Les remarques d’Alexandre Bompard, directeur général de la FNAC, ont-elles finalement été entendues rue de Valois ? Favorable à la proposition de loi du Sénat sur le prix du livre électronique, qui est une adaptation de la loi de 1981 sur le prix unique du livre, le patron de la FNAC avait souhaité qu’elle soit « appliquée à tous les opérateurs, y compris ceux opérant hors de France afin d’avoir une concurrence équitable« .

Or, le site Actualitté nous apprend qu’une réunion s’est tenue en début de semaine concernant cette proposition de loi. En présence du premier ministre François Fillon, les intervenants ont discuté d’une clause particulière permettant de soumettre les opérateurs étrangers au prix unique du livre numérique, indépendamment de leur localisation en Europe, à partir du moment où ils font du commerce en France.

Autrement dit, cette clause d’extraterritorialité permettrait au texte de loi de couvrir les activités des sites étrangers. Cette mesure vise directement Apple, Amazon et Google, trois géants américains qui proposent des ouvrages numérisés. Une évolution qui risque néanmoins d’attirer les foudres de la Commission européenne sur le gouvernement, au regard de la distorsion de concurrence qu’offre une telle clause. Rappelons d’ailleurs qu’elle a effectué une perquisition ce mois-ci chez plusieurs gros éditeurs.

Soumise pas deux sénateurs UMP, Jacques Legendre et Catherine Dumas, cette proposition de loi veut étendre au livre numérique les dispositions de la loi de 1981 sur le prix unique du livre, qui oblige les libraires à vendre les ouvrages au prix décidé par l’éditeur.

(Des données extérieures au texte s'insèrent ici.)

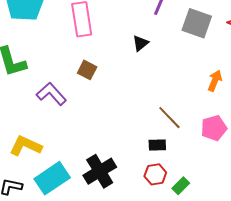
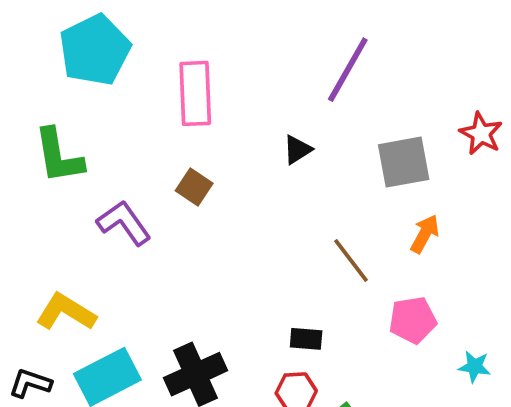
gray square: (197, 23) -> (404, 162), moved, turned -36
brown line: (169, 118) -> (351, 260), moved

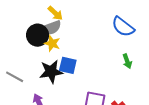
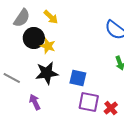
gray semicircle: (51, 28) -> (22, 18), moved, turned -36
blue square: (68, 65) -> (78, 78), moved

Or, la principale faiblesse du texte est justement son manque d’envergure face à la concurrence étrangère, libre de proposer des ouvrages moins chers.

Selon le calendrier législatif du texte, la prochaine étape se déroulera le 29 mars où la proposition de loi sera examinée en deuxième lecture par le Sénat. Ensuite, elle retournera à l’Assemblée nationale et une commission mixte paritaire sera constituée afin d’aplanir les divergences entre les deux chambres du parlement.